# Pip Goes The Weasel



## N2TORTS (Nov 29, 2014)

Holiday Cherry Pips and Pops .....






next tray down this one is pretty neat~o too! ....





JD~


----------



## russian/sulcata/tortoise (Nov 29, 2014)

i think thats a tortoise not a weasel.


----------



## pam (Nov 29, 2014)

Cutest weasel I ever saw


----------



## stojanovski92113 (Nov 29, 2014)

Absolutely stunning as always!!


----------



## Jacqui (Nov 29, 2014)

Pretty baby. Can't wait to see them thar weasels!


----------



## Team Gomberg (Nov 29, 2014)

Knowing you JD, I half expected to see a baby weasel lol. Even though they don't hatch out of eggs....at your place, anything is possible!


----------



## N2TORTS (Nov 30, 2014)

Team Gomberg said:


> Knowing you JD, I half expected to see a baby weasel lol. Even though they don't hatch out of eggs....at your place, anything is possible!
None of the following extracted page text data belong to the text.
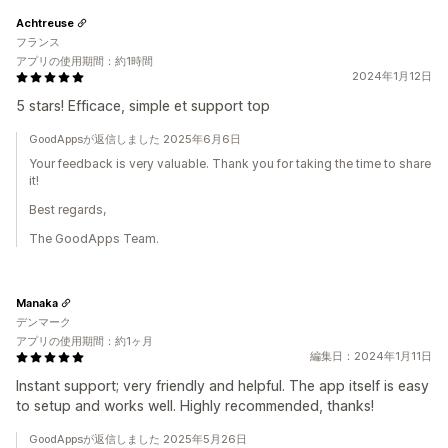
Achtreuse
フランス
アプリの使用期間：約1時間
2024年1月12日
5 stars! Efficace, simple et support top
GoodAppsが返信しました 2025年6月6日
Your feedback is very valuable. Thank you for taking the time to share
it!
Best regards,
The GoodApps Team.
Manaka
デンマーク
アプリの使用期間：約1ヶ月
編集日：2024年1月11日
Instant support; very friendly and helpful. The app itself is easy
to setup and works well. Highly recommended, thanks!
GoodAppsが返信しました 2025年5月26日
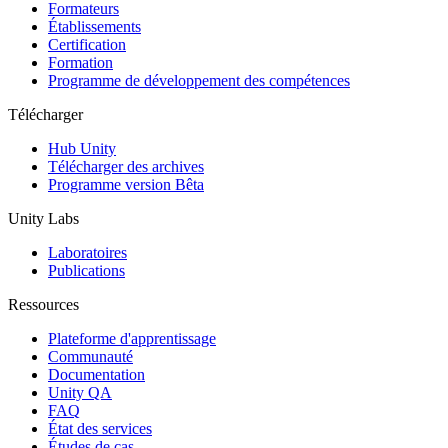
Jeux XR
Formateurs
Lancez des jeux XR sur plusieurs plateformes
Établissements
Certification
Formation
Jeux multijoueur
Programme de développement des compétences
Simplifiez le développement de jeux multijoueurs
Télécharger
Hub Unity
Télécharger des archives
Programme version Bêta
Unity Labs
Laboratoires
Publications
Ressources
Plateforme d'apprentissage
Communauté
Documentation
Unity QA
FAQ
État des services
Études de cas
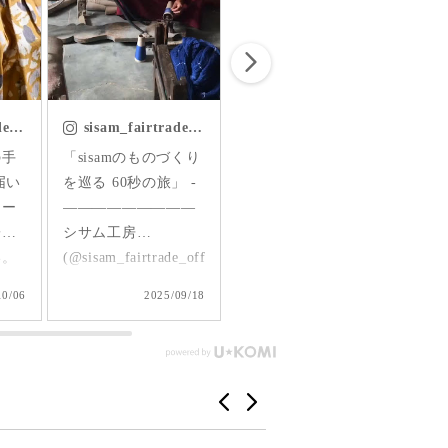
ン
が出来るのはありが
スラ
しい
たいですね♪ ＊細か
パ
はき
い所だと両脇ポケッ
・ ・ 
ジ
トが付いてるのも嬉
暮ら
いの
しいpoint！ シサム工
アトレ
ial
sisam_fairtrade_official
sisam_fairtrade_official
s
ウト
房のお洋服は天然素
#
くり
「＼ ロングセラー！
「インド出張紀 ーコ
「
 シ
材、手仕事で作られ
ン to
 -
／ バッスルスカート
ットンを巡る旅ー」
って
京都
たものなので 長く愛
@sis
 ㅤ
ができるまで」 ネパ
5月はフェアトレード
通
ドシ
用できますよ♡ 私も
bag 
ールにて遭遇した、
月間。 シサムにとっ
二
このワンピースはこ
@sa
_official)
バッスルスカートと
て、とても大切な期
し
ック
れから沢山着ようと
shoe
 京
それを作る人々との
間です。 昨年の夏、
でいま
ての
思います♪ #シサムと
09/18
2025/09/16
2025/09/08
アト
出会いをお楽しみく
デザイナーが向かっ
ネ
がで
暮らす#sisam#フェア
とし
ださい◎ -
たのはインド。 そこ
レ
トレード#fairtrade#
ㅤ
—————————ㅤ ㅤ
での目的の一つは、
「M
会に
エシカルファッショ
アイ
シサム工房
オーガニックコット
現場！ 14
とい
ン
人」
(@sisam_fairtrade_official)
ンの生地作りを自分
ン
言葉
ㅤ
1999年4月25日に 京
たちの目で確かめる
れて
が買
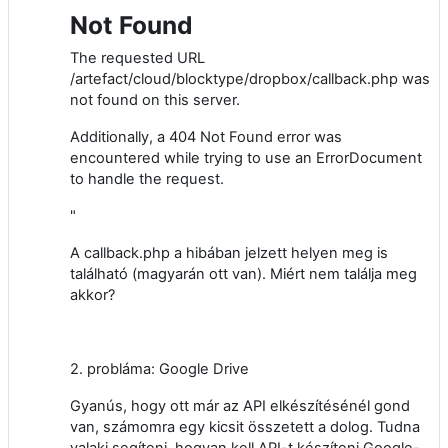
Not Found
The requested URL
/artefact/cloud/blocktype/dropbox/callback.php was
not found on this server.
Additionally, a 404 Not Found error was
encountered while trying to use an ErrorDocument
to handle the request.
"
A callback.php a hibában jelzett helyen meg is
található (magyarán ott van). Miért nem találja meg
akkor?
2. probláma: Google Drive
Gyanús, hogy ott már az API elkészítésénél gond
van, számomra egy kicsit összetett a dolog. Tudna
valaki segíteni, hogyan kell API-t készíteni Google-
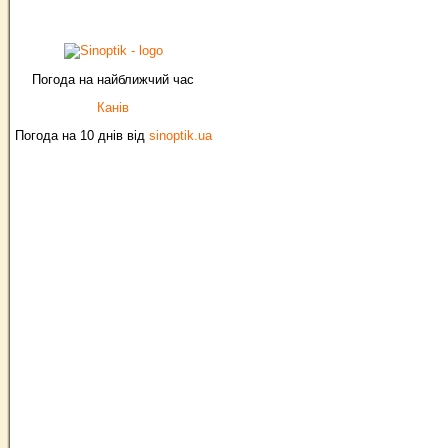
Погода на найближчий час
Канів
Погода на 10 днів від
sinoptik.ua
Ahhh...Well Heather that might have to be on the list for the New Year .....although we did get new neighbors and I'm certain they have a few little
"rug rats" .....Hence the "jingle bells...jingle bells" all day yesterday on the Karaoke machine ...

Nice to see your smiling face ....hope all is well~

JD~


----------



## kathyth (Nov 30, 2014)

I totally agree with Heather. Nothing hatching at The Cove would surprise me but these babies are sooooo sweet


----------



## Telid (Dec 7, 2014)

russian/sulcata/tortoise said:


> i think thats a tortoise not a weasel.


I dunno, RST - it could be a weasel ala. http://worstcats.tumblr.com/


----------



## russian/sulcata/tortoise (Dec 7, 2014)

Telid said:


> I dunno, RST - it could be a weasel ala. http://worstcats.tumblr.com/


ewwww thats a gross looking cat!


----------